The question for Princeton residents is not, "Can we save 24/7 ER", but "How can we offer viable, comprehensive and long-term solutions to the medical services shortfall for Princeton residents". It's not just about 24/7 ER. It's about the right to be born and, if we choose, to die here. It's about the ability to seek specialy care without having to mount an expedition to a centralized facility. It's about turning Princeton General Hospital back into the vital community resource it once was. It’s about revitalizing, not just PGH, but the Town of Princeton

There may be an option we should consider, and that would be to withdraw completely from the tyranny of the IHA. It is my understanding that several BC communities even smaller than Princeton have done this and are doing far better under their own management than under the Big-Brother supervision of the IHA. I am at an early stage of learning the logistics and ramifications of such a move, but it I am interested in the following questions around this;
  1. What are the specific steps necessary to withdraw from the IHA?
  2. Do we have an appropriate agency in Princeton to sponsor such a move?
  3. If we withdrew from IHA, would Princeton be eligible to receive the same provincial funding for healthcare in the area that IHA now receives on our behalf?

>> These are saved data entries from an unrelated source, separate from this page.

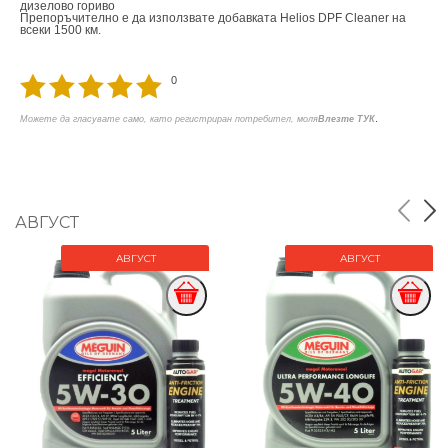
дизелово гориво
Препоръчително е да използвате добавката Helios DPF Cleaner на
всеки 1500 км.
0
.
Можете да гласувате само, като регистриран потребител, моля
Влезте ТУК
АВГУСТ
АВГУСТ
АВГУСТ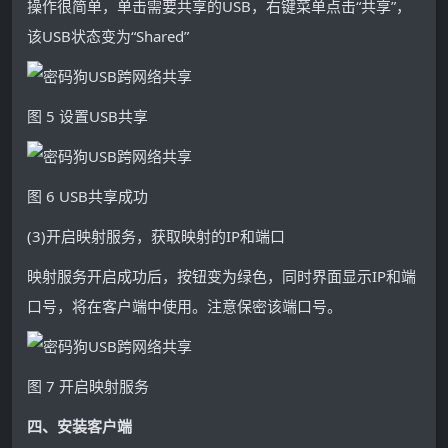
操作很简单，单击需要共享的USB，右键菜单点击“共享”，
该USB状态变为“Shared”
图 5 设置USB共享
图 6 USB共享成功
(3)开启映射服务，获取映射的IP和端口
映射服务开启成功后，按钮变为绿色，同时界面显示IP和端
口号，将在客户端中使用。注意保密该端口号。
图 7 开启映射服务
四、安装客户
端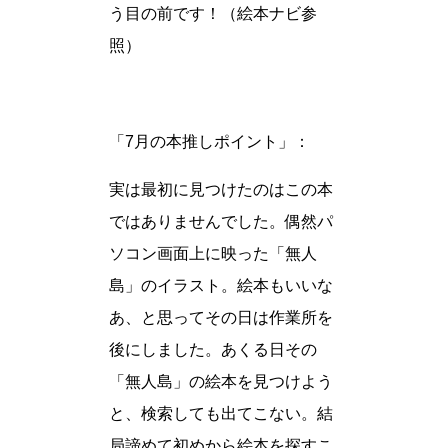
う目の前です！（絵本ナビ参
照）
「7月の本推しポイント」：
実は最初に見つけたのはこの本
ではありませんでした。偶然パ
ソコン画面上に映った「無人
島」のイラスト。絵本もいいな
あ、と思ってその日は作業所を
後にしました。あくる日その
「無人島」の絵本を見つけよう
と、検索しても出てこない。結
局諦めて初めから絵本を探すこ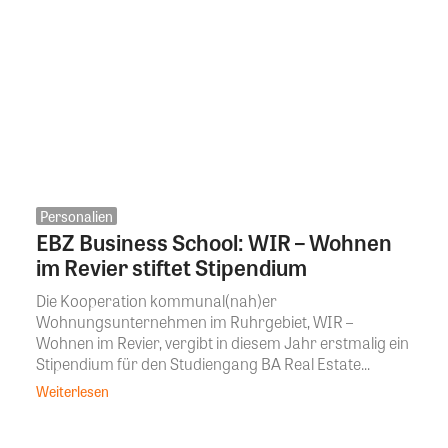
Personalien
EBZ Business School: WIR – Wohnen
im Revier stiftet Stipendium
Die Kooperation kommunal(nah)er
Wohnungsunternehmen im Ruhrgebiet, WIR –
Wohnen im Revier, vergibt in diesem Jahr erstmalig ein
Stipendium für den Studiengang BA Real Estate...
Weiterlesen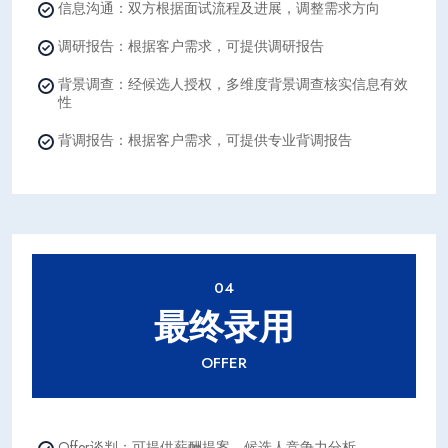
信息沟通：双方根据面试流程及进展，调整需求方向
调研报告：根据客户需求，可提供调研报告
背景调查：经候选人授权，多维度背景调查核实信息有效
性
背调报告：根据客户需求，可提供专业背调报告
04
最终录用
OFFER
Offer谈判：可提供薪酬提案，候选人竞争力分析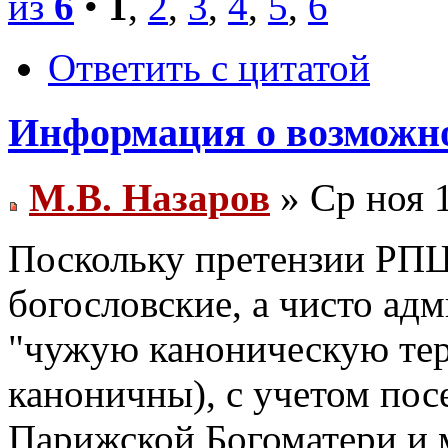
из
6
•
1
,
2
,
3
,
4
,
5
,
6
Ответить с цитатой
Информация о возможно
М.В. Назаров
» Ср ноя 
Поскольку претензии РПЦ
богословские, а чисто ад
"чужую каноническую тер
каноничны), с учетом пос
Парижской Богоматери и м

  4. If so, would this funding allow for the rejuvination of our hospital to include 24/7 ER, a functioning Operating Theatre, birthing facilities and  limited specialty care (eg. joint, oncology or paliative care specialties)?
  5. If not, are there alternative funding arrangements (e.g. additional business and industry partnerships) that could be explored to raise necessary funding for the above, and
  6. Could Princeton attract the professional expertise to staff such an expanded facility?
If the answer to the majority of these questions is "Yes", if there is truly another option to a continued uphill battle with the IHA for modern, comprehensive and accessible healthcare for Princeton, I will be unstinting in my efforts to support those who have already been engaged in this battle for some time.  The Save Our Hospital Coalition and the people behind this who have achieved so much to this time deserve more than lip service in the future.

If elected as your new Town Councillor, I will make investigating the overall situation of medical services in Princeton and contributing to a comprehensive medical services strategy for Princeton a major focus for my tenure as Councillor.